Frankie calls herself this as it gradually dawns on her that her life is lived by three different personalities. She walks away from her psychiatrist Dr. Oz who himself is a conflicted soul.
Frankie (Halle Berry) is a stripper who occasionally visits her doting mother Edna (Phylicia Rashad) to bring her expensive gifts, telling her of a rose-colored life (that she works in a bank, and is planning to pursue her studies). But when particular situations set her off (old songs, wedding news), she turns into either a child with the IQ of a genius or a racist white girl who thinks of herself as Alice. Now if narratives like this were stranger than fiction, it's because it is based on real events.
Halle Berry bravely takes on 3 personas that at some point (the sudden shifts) show interpretative strains, but is nonetheless a thespic high-wire act. Unfortunately, the film is Ms. Berry staring straight into the camera and saying, "Hey, look at me act!" which is a bit off-putting. Stellan Skarsgard (of Von Trier's "Breaking the Waves") matches Berry's insightful depiction as Frankie's seemingly spaced out shrink who's coasting through a difficult marriage.

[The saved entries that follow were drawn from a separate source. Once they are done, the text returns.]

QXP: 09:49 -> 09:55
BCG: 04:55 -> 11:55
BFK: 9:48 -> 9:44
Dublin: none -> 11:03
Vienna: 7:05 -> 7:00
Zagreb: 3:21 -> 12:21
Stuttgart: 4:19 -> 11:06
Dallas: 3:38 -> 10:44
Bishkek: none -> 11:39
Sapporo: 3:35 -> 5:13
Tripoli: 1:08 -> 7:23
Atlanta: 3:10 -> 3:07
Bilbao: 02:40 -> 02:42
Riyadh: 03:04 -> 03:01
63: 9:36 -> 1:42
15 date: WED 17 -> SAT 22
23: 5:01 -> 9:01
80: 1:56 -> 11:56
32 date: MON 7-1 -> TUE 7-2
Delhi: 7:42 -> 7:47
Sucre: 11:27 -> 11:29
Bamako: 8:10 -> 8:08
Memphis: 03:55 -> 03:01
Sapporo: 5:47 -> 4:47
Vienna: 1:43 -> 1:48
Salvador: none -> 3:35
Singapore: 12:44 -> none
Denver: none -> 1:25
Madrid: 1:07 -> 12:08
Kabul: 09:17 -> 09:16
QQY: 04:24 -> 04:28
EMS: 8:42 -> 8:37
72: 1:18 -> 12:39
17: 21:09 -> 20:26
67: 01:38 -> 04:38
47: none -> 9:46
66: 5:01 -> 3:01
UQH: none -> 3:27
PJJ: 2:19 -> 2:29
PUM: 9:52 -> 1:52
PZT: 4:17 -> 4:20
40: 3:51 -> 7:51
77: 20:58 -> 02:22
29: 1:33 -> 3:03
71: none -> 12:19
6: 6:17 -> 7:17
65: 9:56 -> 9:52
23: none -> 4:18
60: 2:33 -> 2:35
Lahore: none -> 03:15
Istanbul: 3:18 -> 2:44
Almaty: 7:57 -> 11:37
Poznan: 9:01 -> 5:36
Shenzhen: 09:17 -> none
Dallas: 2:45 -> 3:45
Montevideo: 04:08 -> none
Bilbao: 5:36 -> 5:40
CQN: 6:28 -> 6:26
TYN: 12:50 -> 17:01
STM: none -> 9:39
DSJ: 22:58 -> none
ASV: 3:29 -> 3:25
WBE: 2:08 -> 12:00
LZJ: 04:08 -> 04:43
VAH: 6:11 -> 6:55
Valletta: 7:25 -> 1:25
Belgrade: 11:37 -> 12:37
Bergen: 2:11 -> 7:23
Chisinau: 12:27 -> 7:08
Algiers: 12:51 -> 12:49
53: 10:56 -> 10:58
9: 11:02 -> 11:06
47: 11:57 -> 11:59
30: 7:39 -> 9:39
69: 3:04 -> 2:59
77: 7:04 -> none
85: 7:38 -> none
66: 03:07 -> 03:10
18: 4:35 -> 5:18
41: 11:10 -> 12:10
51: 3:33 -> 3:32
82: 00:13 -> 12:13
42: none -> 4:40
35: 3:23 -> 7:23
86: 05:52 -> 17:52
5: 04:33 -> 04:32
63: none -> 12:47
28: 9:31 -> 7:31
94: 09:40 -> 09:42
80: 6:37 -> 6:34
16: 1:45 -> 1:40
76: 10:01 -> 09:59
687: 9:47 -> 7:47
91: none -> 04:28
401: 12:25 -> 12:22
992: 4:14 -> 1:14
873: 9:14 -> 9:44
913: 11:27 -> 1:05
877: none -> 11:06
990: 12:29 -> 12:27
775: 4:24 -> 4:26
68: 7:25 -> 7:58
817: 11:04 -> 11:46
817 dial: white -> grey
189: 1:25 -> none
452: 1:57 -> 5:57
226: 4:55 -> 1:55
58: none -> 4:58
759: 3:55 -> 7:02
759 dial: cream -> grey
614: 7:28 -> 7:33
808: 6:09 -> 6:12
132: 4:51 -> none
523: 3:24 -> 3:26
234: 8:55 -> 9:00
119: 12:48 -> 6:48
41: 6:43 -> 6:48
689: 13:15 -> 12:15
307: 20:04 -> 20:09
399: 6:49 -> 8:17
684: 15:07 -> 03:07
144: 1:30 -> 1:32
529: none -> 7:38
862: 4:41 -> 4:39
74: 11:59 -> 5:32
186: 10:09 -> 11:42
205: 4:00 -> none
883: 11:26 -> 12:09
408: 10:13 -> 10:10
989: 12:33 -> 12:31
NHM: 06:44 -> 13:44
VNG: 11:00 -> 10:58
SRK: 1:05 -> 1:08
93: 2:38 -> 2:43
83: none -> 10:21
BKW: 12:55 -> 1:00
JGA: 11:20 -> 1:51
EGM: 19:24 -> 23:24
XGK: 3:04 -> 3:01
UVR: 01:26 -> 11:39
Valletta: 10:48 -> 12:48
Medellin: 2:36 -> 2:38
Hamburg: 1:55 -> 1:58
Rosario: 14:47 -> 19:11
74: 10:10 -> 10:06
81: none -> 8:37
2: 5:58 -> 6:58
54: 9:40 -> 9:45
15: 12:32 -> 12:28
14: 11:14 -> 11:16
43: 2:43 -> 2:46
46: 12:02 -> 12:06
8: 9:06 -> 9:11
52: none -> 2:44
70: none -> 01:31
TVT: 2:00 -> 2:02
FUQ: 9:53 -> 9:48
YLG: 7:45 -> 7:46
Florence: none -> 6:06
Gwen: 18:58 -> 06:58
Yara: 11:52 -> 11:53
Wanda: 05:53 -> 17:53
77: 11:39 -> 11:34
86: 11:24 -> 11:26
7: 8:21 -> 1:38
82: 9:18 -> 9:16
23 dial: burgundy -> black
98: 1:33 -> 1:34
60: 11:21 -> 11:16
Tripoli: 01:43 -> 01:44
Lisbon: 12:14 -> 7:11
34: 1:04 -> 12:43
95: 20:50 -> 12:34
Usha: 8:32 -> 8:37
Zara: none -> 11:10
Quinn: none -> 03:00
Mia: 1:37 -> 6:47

"Frankie and Alice" is directed by Geoffrey Sax who did the horror flick "White Noise" before.
The events of our past have a way of haunting us back and the subconscious copes in ways we cannot fully fathom. Halle Berry received a Golden Globe nomination for her part. Oscar didn't quite embraced her this time, but who cares? She is already Oscar's first african-american Best Actress ("Monster's Ball", 1992).